MNIST classification with PyTorch, comparing federated model vs model trained locally¶

Overview of the tutorial:

In this tutorial, we are going to compare Federated models created through Fed-BioMed framework and a model trained locally (through LocalJob function provided by Fed-BioMed). To this end, we will re-use the model trained in the first PyTorch tutorial: MNIST basic Example and compare it to a model trained locally. Thus it is recommanded to run this first tutorial before this one.

At the end of this tutorial, you will learn:

how to train a model in Pytorch designed for Fed-BioMed locally
how to evaluate both models

HINT : to reload the notebook, please click on the following button:

Kernel -> Restart and clear Output

0. Clean your environments¶

Before executing notebook and starting nodes, it is safer to remove all configuration scripts automatically generated by Fed-BioMed. To do so, enter the following in a terminal:

source ${FEDBIOMED_DIR}/scripts/fedbiomed_environment clean

Note: ${FEDBIOMED_DIR} is a path relative to based directory of the cloned Fed-BioMed repository.

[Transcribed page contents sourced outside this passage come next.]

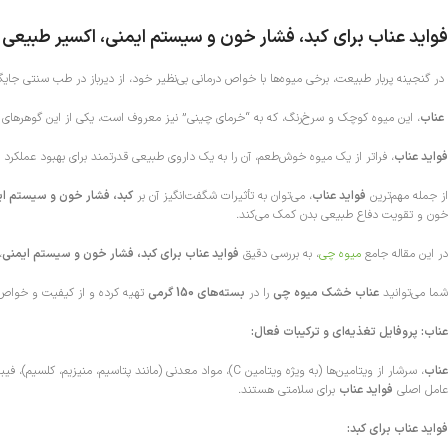
فواید عناب برای کبد، فشار خون و سیستم ایمنی، اکسیر طبیعی
در گنجینه پربار طبیعت، برخی میوه‌ها با خواص درمانی بی‌نظیر خود، از دیرباز در طب سنتی جایگاه 
عناب
، این میوه کوچک و سرخ‌رنگ، که به “خرمای چینی” نیز معروف است، یکی از این گوهرها
فواید عناب
، فراتر از یک میوه خوش‌طعم، آن را به یک داروی طبیعی قدرتمند برای بهبود عملکرد 
از جمله مهم‌ترین
فواید عناب
، می‌توان به تأثیرات شگفت‌انگیز آن بر
کبد، فشار خون و سیستم ای
خون و تقویت دفاع طبیعی بدن کمک می‌کند.
در این مقاله جامع
میوه چی
، به بررسی دقیق
فواید عناب برای کبد، فشار خون و سیستم ایمنی
،
شما می‌توانید
عناب خشک میوه چی
را در
بسته‌های 150 گرمی
تهیه کرده و از کیفیت و خواص ب
عناب: پروفایل تغذیه‌ای و ترکیبات فعال:
عناب
، سرشار از ویتامین‌ها (به ویژه ویتامین C)، مواد معدنی (مانند پتاسیم، منیزیم، کلسیم)، فیبر غذایی، آنتی‌اکسیدان‌ها (مانند
عامل اصلی
فواید عناب
برای سلامتی هستند.
فواید عناب برای کبد:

You can set it by running command export FEDBIOMED_DIR=/path/to/fedbiomed. This is not required for Fed-BioMed to work but enables you to run the tutorials more easily.

1. Configuring Nodes¶

In this tutorial, you will learn how to train your model with a single Fed-BioMed node. Thus, we need to configure a node and add MNIST dataset to it. Node configuration steps require fedbiomed-node conda environment. Please make sure that you have the necessary conda environment: this is explained in the installation tutorial. You can check your environment by running the following command.

$ conda env list

If you have all Fed-BioMed environments you are ready to go for the node configuration steps.

Please open a terminal, cd to the base directory of the cloned fedbiomed project and follow the steps below.

Configuration Steps:
- Run ${FEDBIOMED_DIR}/scripts/fedbiomed_run node add in the terminal
- It will ask you to select the data type that you want to add. The second option (which is the default) has been configured to add the MNIST dataset. Please type 2 and continue.
- Please use default tags which are #MNIST and #dataset.
- For the next step, please select the directory that you want to download the MNIST dataset.
- After the download is completed you will see the details of the MNIST dataset on the screen.

Please run the command below in the same terminal to make sure the MNIST dataset is successfully added to the node.

2. Running Tutorial: Basic PyTorch on MNIST dataset¶

In this notebook tutorial, we are going to re-use the Convolution neural network model defined in this first tutorial. Hence, this notebook will be considered to be the continuation of the first tutorial. For more details; please refer to the forementioned tutorial material.

3. Defining a Fed-BioMed Training Plan and Model on MNIST dataset¶

In [ ]:

  Copied!     
 
import torch
import torch.nn as nn
import torch.nn.functional as F
from fedbiomed.common.training_plans import TorchTrainingPlan
from fedbiomed.common.data import DataManager
from torchvision import datasets, transforms


# Here we define the training plan to be used.
# You can use any class name (here 'MyTrainingPlan')
class MyTrainingPlan(TorchTrainingPlan):

    # Defines and return model
    def init_model(self, model_args):
        return self.Net(model_args = model_args)

    # Defines and return optimizer
    def init_optimizer(self, optimizer_args):
        return torch.optim.Adam(self.model().parameters(), lr = optimizer_args["lr"])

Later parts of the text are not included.